A formal NMT can be criticized for lack of rigor when it prescribes actions, if its
reasoning contains logical fallacies, or if it makes poor use of scientific
methodologies. For instance, a NMT might utilize a computer simulation to predict
the effect of a certain action on a set goal, but the software may later be
found to have had a critical bug that skewed the results.
The
boundaries between ethics and science
The role of science in describing what
is
·
Science can
assist in identifying potential elementary system classes (e.g. wolves vs dogs)
and especially in describing the interconnections between the various system
classes.
·
Science has
no say on whether a NMT treats all animals as a single superclass or whether it
separates them into dogs and non-dogs.
The role of science in positing oughts
·
Science can
assist in clearly defining system states (term disambiguation) and in
calculating value functions.
·
Science has
no say in the values assigned or in the set targets.
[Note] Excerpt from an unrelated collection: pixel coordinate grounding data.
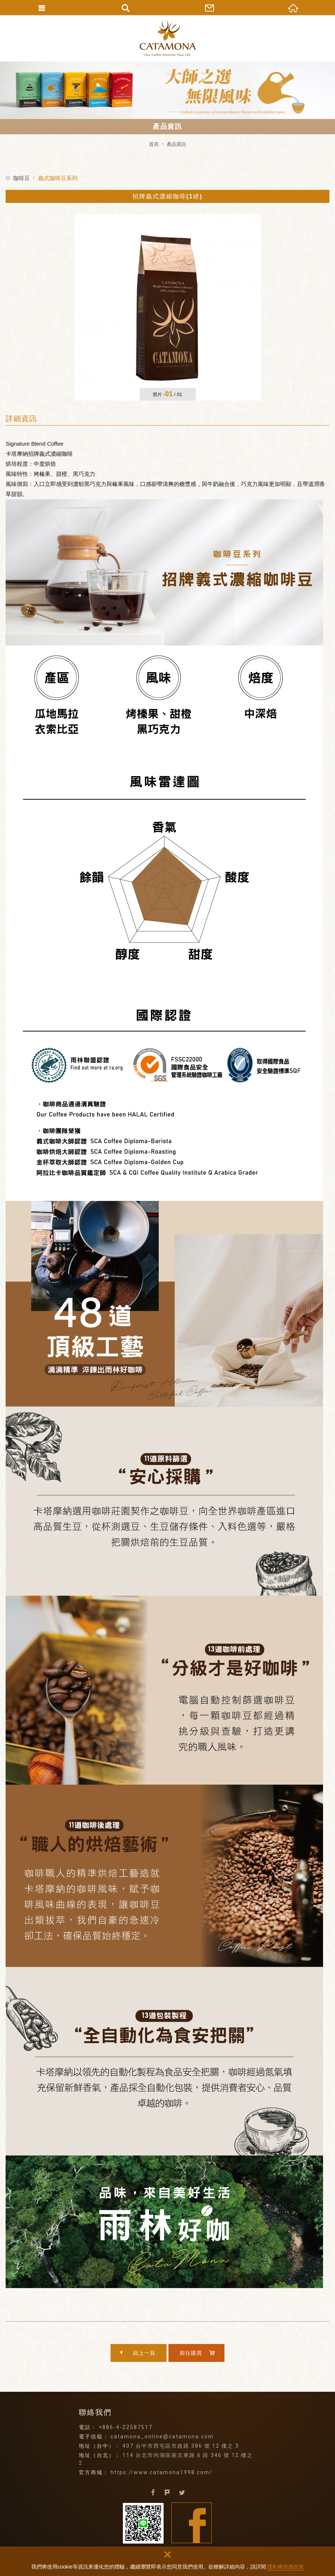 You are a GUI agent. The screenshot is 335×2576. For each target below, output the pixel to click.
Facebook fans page (191, 2523)
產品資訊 (176, 144)
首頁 (154, 144)
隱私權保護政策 (285, 2567)
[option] (167, 307)
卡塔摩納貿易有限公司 (168, 38)
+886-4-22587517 (125, 2427)
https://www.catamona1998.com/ (162, 2472)
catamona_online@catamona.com (162, 2436)
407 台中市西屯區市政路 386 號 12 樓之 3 (180, 2446) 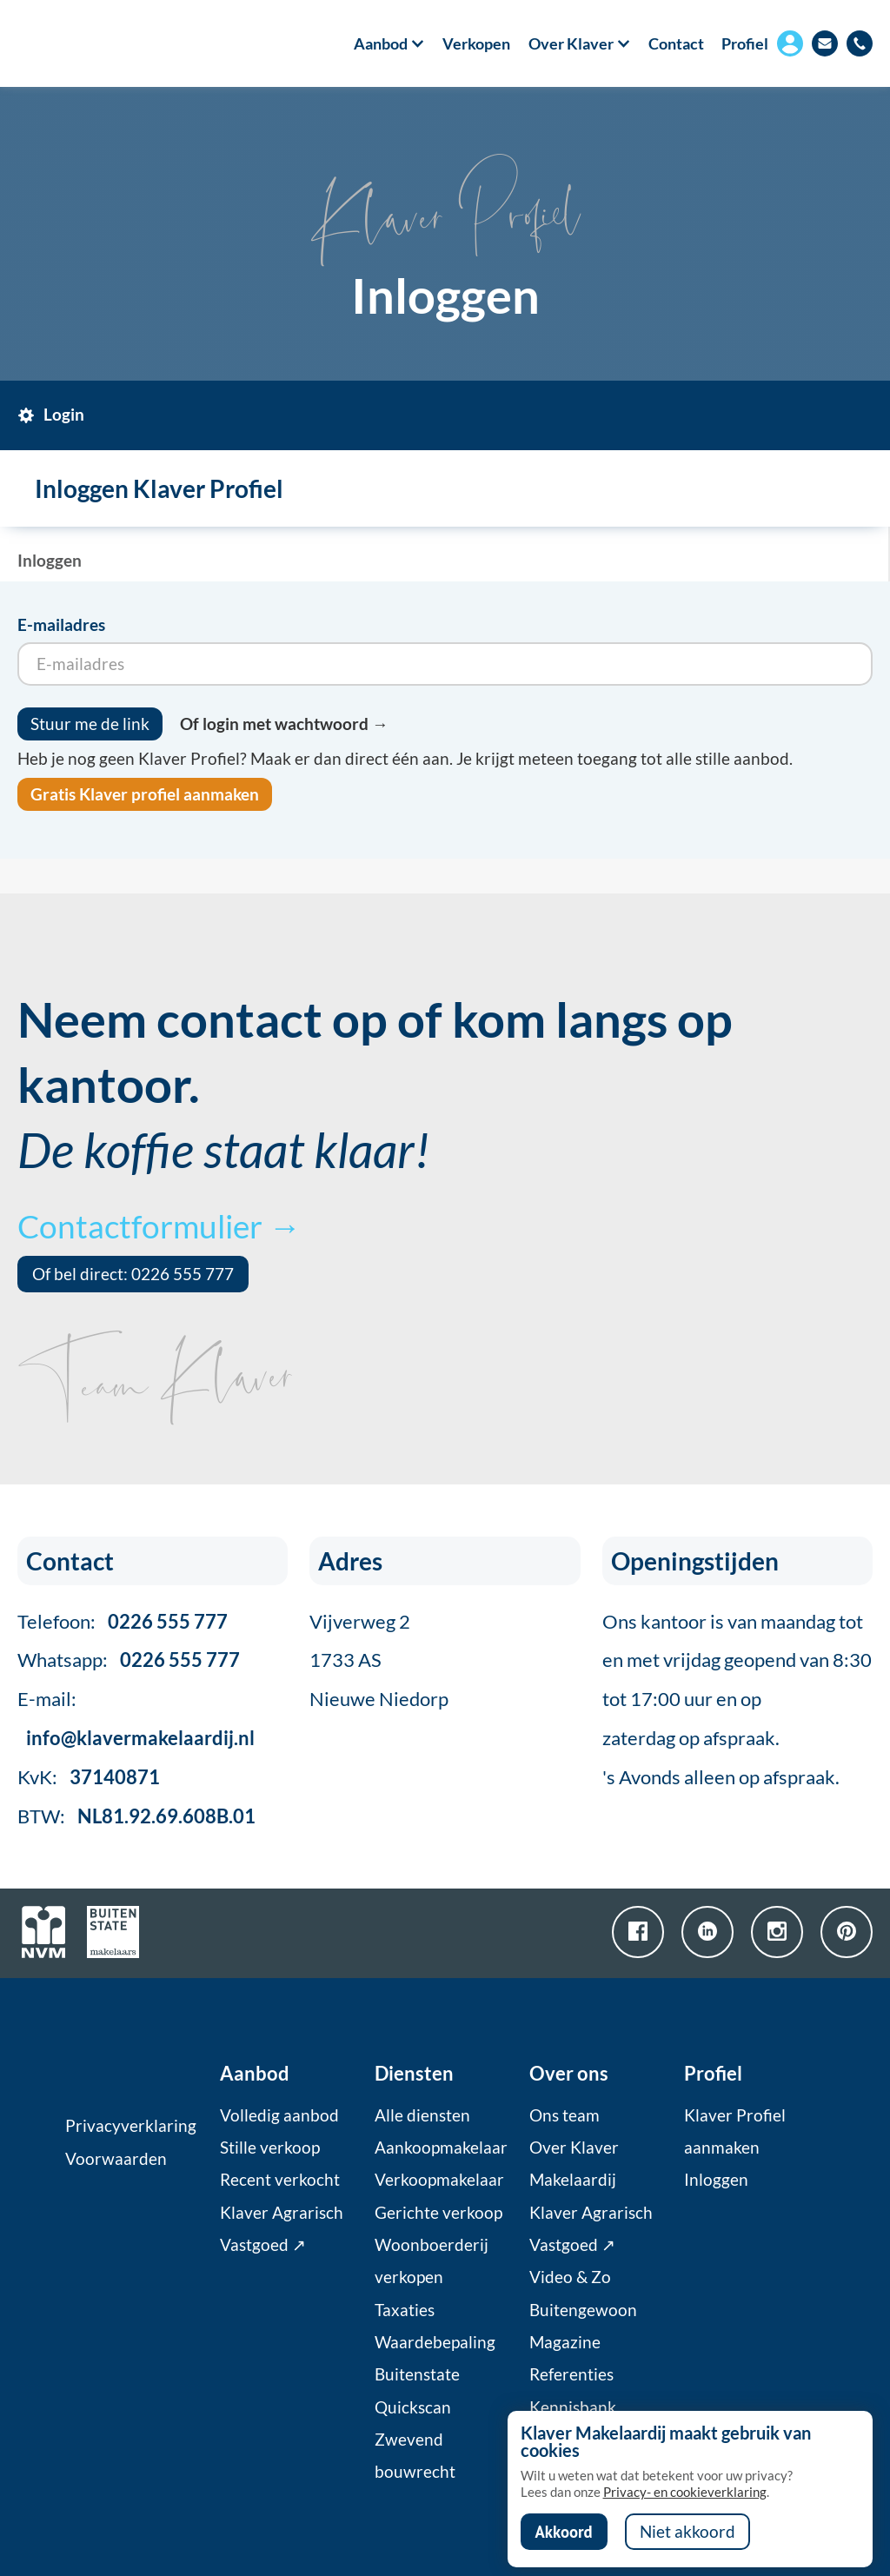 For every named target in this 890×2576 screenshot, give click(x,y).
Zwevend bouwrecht (415, 2455)
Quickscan (413, 2407)
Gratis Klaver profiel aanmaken (144, 794)
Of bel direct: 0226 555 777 (133, 1274)
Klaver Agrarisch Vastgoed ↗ (281, 2228)
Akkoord (564, 2531)
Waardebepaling (435, 2342)
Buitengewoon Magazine (583, 2326)
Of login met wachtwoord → (284, 724)
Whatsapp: (128, 1659)
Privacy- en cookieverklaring (685, 2492)
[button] (380, 43)
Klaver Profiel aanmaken (735, 2131)
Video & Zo (570, 2277)
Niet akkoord (687, 2531)
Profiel (744, 43)
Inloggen (716, 2179)
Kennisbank (572, 2407)
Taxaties (405, 2310)
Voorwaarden (116, 2158)
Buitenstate (417, 2374)
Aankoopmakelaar (441, 2147)
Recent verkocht (280, 2179)
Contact (676, 43)
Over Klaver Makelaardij (574, 2163)
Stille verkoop (270, 2147)
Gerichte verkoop (438, 2212)
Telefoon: (122, 1621)
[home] (85, 43)
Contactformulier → (159, 1226)
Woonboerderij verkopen (431, 2261)
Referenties (571, 2374)
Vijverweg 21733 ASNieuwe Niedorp (378, 1660)
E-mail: (136, 1718)
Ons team (564, 2115)
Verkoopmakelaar (439, 2179)
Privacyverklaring (130, 2125)
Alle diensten (422, 2115)
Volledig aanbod (279, 2115)
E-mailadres (61, 625)
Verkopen (476, 43)
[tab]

The role of science in prescribing
actions
·
Science can
assist in the complex predictions of the effects of particular actions. Aside
from providing tools to facilitate difficult calculations, it can be used to
prove that a utilized heuristic is unfounded because certain feedback effects
from particular interconnections were ignored during the calculations.
Innate Boundaries
The
definition of a formal NMT which was provided above seemingly permits a
boundless set of possibilities. However, we should emphasize that the
perceptions of conscious entities are heavily biased by the innate capabilities
described in the preface. The more innate characteristics two conscious
entities share, the closer their perceptions of the world and their place in it
will be. For instance, biological entities are generally characterized by a
drive for self-preservation which would not necessarily be present in an
artificial consciousness. The innate selfishness undoubtedly biases the NMTs
posited by biological entities and they generally choose to assign high values
on the instances of their own class. To illustrate with an exception, NMTs
which support the idea that humans should stop reproducing because of their effect
on the environment have been posited (reference) but their reception from the vast majority of humans
has been one of condescending indifference (reference).
Therefore,
it is quite possible for conscious entities with many common characteristics to
reach a consensus on a subset of the possible descriptions of the world and on
at least some of the value functions assigned to the agreed upon classes. One
should always remember though, that the agreed upon ‘truth’ is their own agreed
upon truth, which is always subject to revision from future generations of
entities with slightly different characteristics.